Dan, it's not related to bug 718483, the sdUUID is correct in the metadata:


670487f2-a9f9-4fd8-a6f4-06d2c73fb047::DEBUG::2011-07-16 19:16:08,927::persistentDict::204::Storage.PersistentDict::(refresh) read lines (FileMetadataRW)=['CLASS=Data', 'DESCRIPTION=Migrations_DD', 'IOOPTIMEOUTSEC=10', 'LEASERETRIES=3', 'LEASETIMESEC=60', 'LOCKPOLICY=', 'LOCKRENEWALINTERVALSEC=5', 'MASTER_VERSION=1', 'POOL_DESCRIPTION=Migrations_DC', 'POOL_DOMAINS=48dd9530-0fa4-41f0-9d93-34fa503e4554:Active', 'POOL_SPM_ID=-1', 'POOL_SPM_LVER=0', 'POOL_UUID=e8369b94-71a7-4c64-b430-4e1c8b7081a1', 'REMOTE_PATH=10.34.63.204:/mnt/export/nfs/10/nfs02', 'ROLE=Master', 'SDUUID=48dd9530-0fa4-41f0-9d93-34fa503e4554', 'TYPE=NFS', 'VERSION=0', '_SHA_CKSUM=918203fcfe3f66d4358963add586763899489d0f']

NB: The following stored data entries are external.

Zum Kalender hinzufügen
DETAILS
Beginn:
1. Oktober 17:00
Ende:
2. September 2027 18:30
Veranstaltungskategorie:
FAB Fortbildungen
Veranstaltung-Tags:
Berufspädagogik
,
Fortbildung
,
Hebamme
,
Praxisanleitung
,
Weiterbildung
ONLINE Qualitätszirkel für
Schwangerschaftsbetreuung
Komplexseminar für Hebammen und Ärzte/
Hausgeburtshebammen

670487f2-a9f9-4fd8-a6f4-06d2c73fb047::DEBUG::2011-07-16 19:16:08,929::safelease::61::Storage.Misc.excCmd::(acquire) '/usr/bin/sudo -n /usr/bin/setsid /usr/bin/ionice -c1 -n0 /bin/su vdsm -s /bin/sh -c "/usr/libexec/vdsm/spmprotect.sh start 48dd9530-0fa4-41f0-9d93-34fa503e4554 1 5 /rhev/data-center/mnt/10.34.63.204:_mnt_export_nfs_10_nfs02/48dd9530-0fa4-41f0-9d93-34fa503e4554/dom_md/leases 60000 10000 3"' (cwd /usr/libexec/vdsm/)

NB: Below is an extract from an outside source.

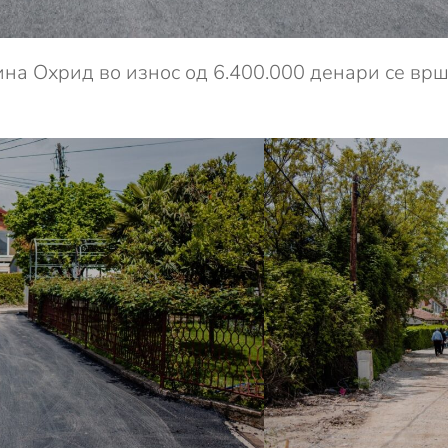
ина Охрид во износ од 6.400.000 денари се вр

Comment 5 Federico Simoncelli 2011-07-18 09:15:03 UTC
Created attachment 513584 [details]
spm-lock.log.xz

The spm log might have interesting information:

[2011-07-16 19:14:14] Trying to acquire lease - spUUID=48dd9530-0fa4-41f0-9d93-34fa503e4554 lease_file=/rhev/data-center/mnt/10.34.63.204:_mnt_export_nfs_10_nfs02/48dd9530-0fa4-41f0-9d93-34fa503e4554/dom_md/leases id=1000 lease_time_ms=60000 io_op_to_ms=10000
[...]
[2011-07-16 19:14:34] Stopping lease for pool: 48dd9530-0fa4-41f0-9d93-34fa503e4554 pgrps: -2981
[...]
[2011-07-16 19:19:22] Acquire failed for spUUID=48dd9530-0fa4-41f0-9d93-34fa503e4554 id=1 lease_path=/rhev/data-center/mnt/10.34.63.204:_mnt_export_nfs_10_nfs02/48dd9530-0fa4-41f0-9d93-34fa503e4554/dom_md/leases

Comment 7 Jaroslav Henner 2011-07-18 17:34:57 UTC
Added #722417 to see also, because it may be related.

Comment 8 Federico Simoncelli 2011-07-22 16:54:24 UTC
The bug didn't reproduce again and according to what I found in the logs the issue might have been temporary, eg: storage issue.
Please re-open when you have more information.